Kanzler Friedrich Merz setzt auf Freiwilligkeit. Was meinen Sie, gibt es eine generelle Bereitschaft, das eigene Land wieder aufzubauen und wenn ja, wie viele würden oder wollen das tatsächlich freiwillig angehen?

Osman: Die Bereitschaft ist sehr groß. Aber wenn ich nicht in der Lage bin, ohne meinen Aufenthaltsstatus zu verlieren, nach Syrien einzureisen, um zu sehen, was ich tun kann, dann ist die Bereitschaft natürlich zahlenmäßig gering. Aber die Menschen sind gewillt. Das merken wir auch bei uns im Verband. Das merken wir auch in der neu gegründeten syrischen Gemeinde, wo wir ganz viele Anträge sehen von neu gegründeten Vereinen, ganz viele Menschen, die sagen, ich möchte mich irgendwie einbringen, möchte mein Wissen mit nach Syrien bringen, möchte das Land mit aufbauen.

Osman: Ihr Verband koordiniert deutsch-syrische Hilfsvereine. Wie sieht diese Hilfe im Moment aus?

Es gibt ja verschiedene Vereine. Einige sind auf Bildung spezialisiert, die anderen machen psychosoziale Betreuung, gerade auch für Frauen, die in den Gefängnissen waren, vergewaltigt worden sind etc.. Diese Menschen brauchen dringend Hilfe und da gibt es ganz viele Angebote mittlerweile in vier, fünf verschiedenen Städten in Syrien, wo die Frauen nun Anlaufstellen haben und erste Hilfen bekommen. Wir haben Vereine, zum Beispiel was Ärzte angeht, die in die Krankenhäuser gehen. Sie sind hier Oberärzte und Chefärzte, operieren in Syrien mit oder bieten auch medizinische Hilfe an. Wir haben viele Vereine im pharmazeutischen Bereich, die versuchen, mit Medikamenten vor Ort auszuhelfen.

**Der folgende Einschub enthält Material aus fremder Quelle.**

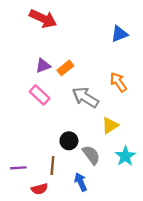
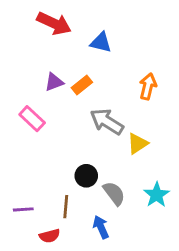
blue triangle: (119, 34) -> (101, 42), moved, turned 36
orange arrow: (118, 82) -> (148, 86), moved, turned 48
pink rectangle: (40, 95) -> (32, 119), moved
yellow triangle: (110, 126) -> (138, 144), moved

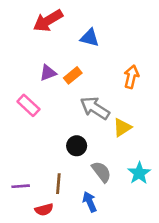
red arrow: (54, 23) -> (48, 21), turned 124
black circle: (86, 176) -> (77, 146), moved

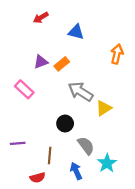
red arrow: (48, 21) -> (41, 18), size x0.6
orange arrow: (131, 77) -> (117, 54), moved
cyan star: (139, 173) -> (107, 163), moved
purple line: (21, 186) -> (18, 143), moved

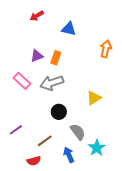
orange rectangle: (62, 64) -> (56, 58), turned -32
gray arrow: (81, 92) -> (52, 83), moved, turned -50
purple line: (18, 143) -> (16, 130), turned -32
brown line: (50, 155) -> (45, 141), turned 49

Jeder in seinem Bereich versucht, über seinen Verein in Syrien Hilfe anzubieten. Wir erhalten finanzielle Unterstützung von Deutschen Gesellschaft für Internationale Zusammenarbeit (GIZ) und dem Bundesministerium für wirtschaftliche Zusammenarbeit und Entwicklung. Das ist natürlich eine sehr, sehr große Hilfe, damit wir als Deutsche der syrischen Diaspora eine Brücke bauen können zwischen Deutschland und Syrien.